Provided material:
——————————

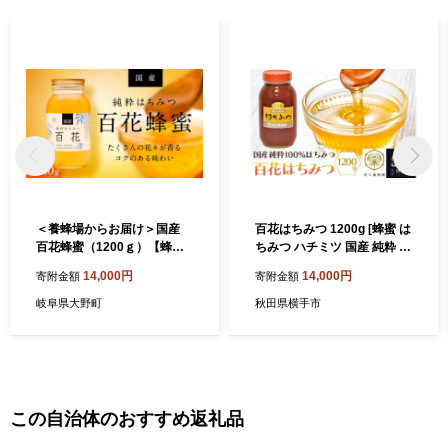
＜養蜂場からお届け＞国産
百花はちみつ 1200g [蜂蜜 は
百花蜂蜜（1200ｇ）【蜂蜜
ちみつ ハチミツ 国産 純粋 天
はちみつ ハチミツ 1.2kg 国
然 無添加 百花 化粧箱 贈り
14,000円
14,000円
寄附金額
寄附金額
産蜂蜜 国産はちみつ 純粋蜂
物]
蜜 純粋はちみつ 百花蜂蜜 百
岐阜県大野町
秋田県横手市
花はちみつ 蜂蜜1200g はち
みつ1.2kg ハチミツ】
この自治体のおすすめ返礼品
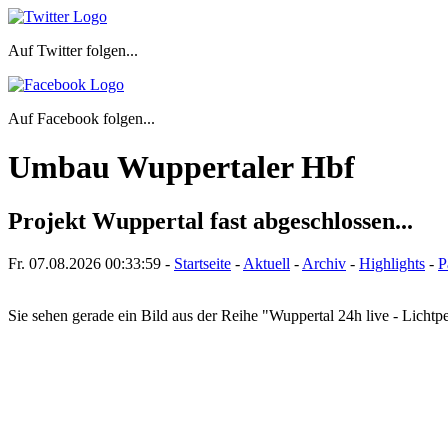
Auf Twitter folgen...
Auf Facebook folgen...
Umbau Wuppertaler Hbf
Projekt Wuppertal fast abgeschlossen...
Fr. 07.08.2026
00:33:59
-
Startseite
-
Aktuell
-
Archiv
-
Highlights
-
P
Sie sehen gerade ein Bild aus der Reihe "Wuppertal 24h live - Lich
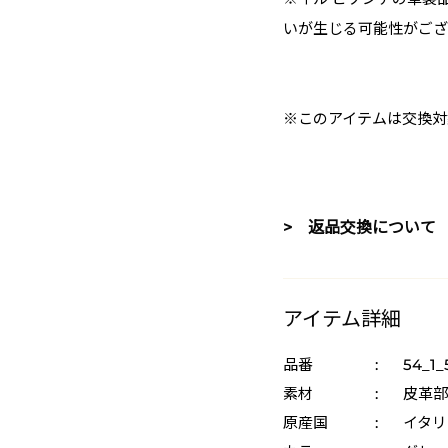
いが生じる可能性がござ
※このアイテムは交換対
> 返品交換について
アイテム詳細
品番
:
54_1_
素材
:
皮革部
原産国
:
イタリ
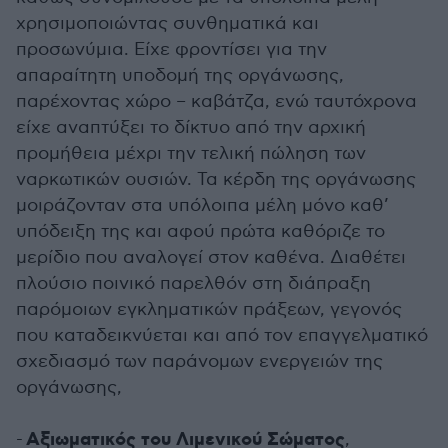
χρησιμοποιώντας συνθηματικά και
προσωνύμια. Είχε φροντίσει για την
απαραίτητη υποδομή της οργάνωσης,
παρέχοντας χώρο – καβάτζα, ενώ ταυτόχρονα
είχε αναπτύξει το δίκτυο από την αρχική
προμήθεια μέχρι την τελική πώληση των
ναρκωτικών ουσιών. Τα κέρδη της οργάνωσης
μοιράζονταν στα υπόλοιπα μέλη μόνο καθ’
υπόδειξη της και αφού πρώτα καθόριζε το
μερίδιο που αναλογεί στον καθένα. Διαθέτει
πλούσιο ποινικό παρελθόν στη διάπραξη
παρόμοιων εγκληματικών πράξεων, γεγονός
που καταδεικνύεται και από τον επαγγελματικό
σχεδιασμό των παράνομων ενεργειών της
οργάνωσης,
Αξιωματικός του Λιμενικού Σώματος
-
,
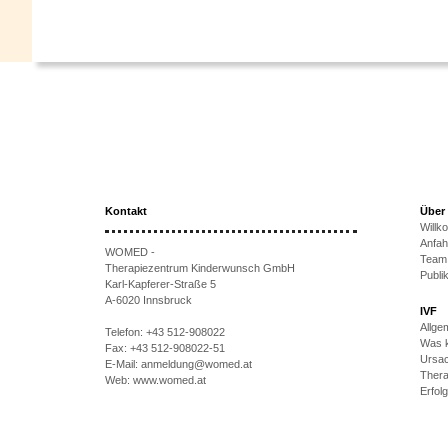
Kontakt
Über
Will
Anfah
WOMED -
Team
Therapiezentrum Kinderwunsch GmbH
Publi
Karl-Kapferer-Straße 5
A-6020 Innsbruck
IVF
Allge
Telefon:
+43 512-908022
Was k
Fax:
+43 512-908022-51
Ursac
E-Mail:
anmeldung@womed.at
Thera
Web:
www.womed.at
Erfol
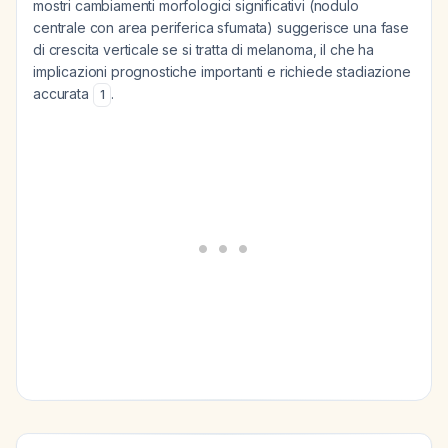
mostri cambiamenti morfologici significativi (nodulo
centrale con area periferica sfumata) suggerisce una fase
di crescita verticale se si tratta di melanoma, il che ha
implicazioni prognostiche importanti e richiede stadiazione
accurata
.
1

——————————

Instructions for the task:
A verbatim copy of every record is to be produced, and pictures are to be excluded from it.

Answer space:
＜養蜂場からお届け＞国産
百花はちみつ 1200g [蜂蜜 は
百花蜂蜜（1200ｇ）【蜂蜜
ちみつ ハチミツ 国産 純粋 天
はちみつ ハチミツ 1.2kg 国
然 無添加 百花 化粧箱 贈り
14,000円
14,000円
寄附金額
寄附金額
産蜂蜜 国産はちみつ 純粋蜂
物]
蜜 純粋はちみつ 百花蜂蜜 百
岐阜県大野町
秋田県横手市
花はちみつ 蜂蜜1200g はち
みつ1.2kg ハチミツ】
この自治体のおすすめ返礼品
Auf Twitter folgen...
Auf Facebook folgen...
Umbau Wuppertaler Hbf
Projekt Wuppertal fast abgeschlossen...
Fr. 07.08.2026
00:33:59
-
Startseite
-
Aktuell
-
Archiv
-
Highlights
-
P
Sie sehen gerade ein Bild aus der Reihe "Wuppertal 24h live - Lich
いが生じる可能性がござ
※このアイテムは交換対
> 返品交換について
アイテム詳細
品番
:
54_1_
素材
:
皮革部
原産国
:
イタリ
χρησιμοποιώντας συνθηματικά και
προσωνύμια. Είχε φροντίσει για την
απαραίτητη υποδομή της οργάνωσης,
παρέχοντας χώρο – καβάτζα, ενώ ταυτόχρονα
είχε αναπτύξει το δίκτυο από την αρχική
προμήθεια μέχρι την τελική πώληση των
ναρκωτικών ουσιών. Τα κέρδη της οργάνωσης
μοιράζονταν στα υπόλοιπα μέλη μόνο καθ’
υπόδειξη της και αφού πρώτα καθόριζε το
μερίδιο που αναλογεί στον καθένα. Διαθέτει
πλούσιο ποινικό παρελθόν στη διάπραξη
παρόμοιων εγκληματικών πράξεων, γεγονός
που καταδεικνύεται και από τον επαγγελματικό
σχεδιασμό των παράνομων ενεργειών της
οργάνωσης,
Αξιωματικός του Λιμενικού Σώματος
-
,
Kontakt
Über
Will
Anfah
WOMED -
Team
Therapiezentrum Kinderwunsch GmbH
Publi
Karl-Kapferer-Straße 5
A-6020 Innsbruck
IVF
Allge
Telefon:
+43 512-908022
Was k
Fax:
+43 512-908022-51
Ursac
E-Mail:
anmeldung@womed.at
Thera
Web:
www.womed.at
Erfol
mostri cambiamenti morfologici significativi (nodulo
centrale con area periferica sfumata) suggerisce una fase
di crescita verticale se si tratta di melanoma, il che ha
implicazioni prognostiche importanti e richiede stadiazione
accurata
.
1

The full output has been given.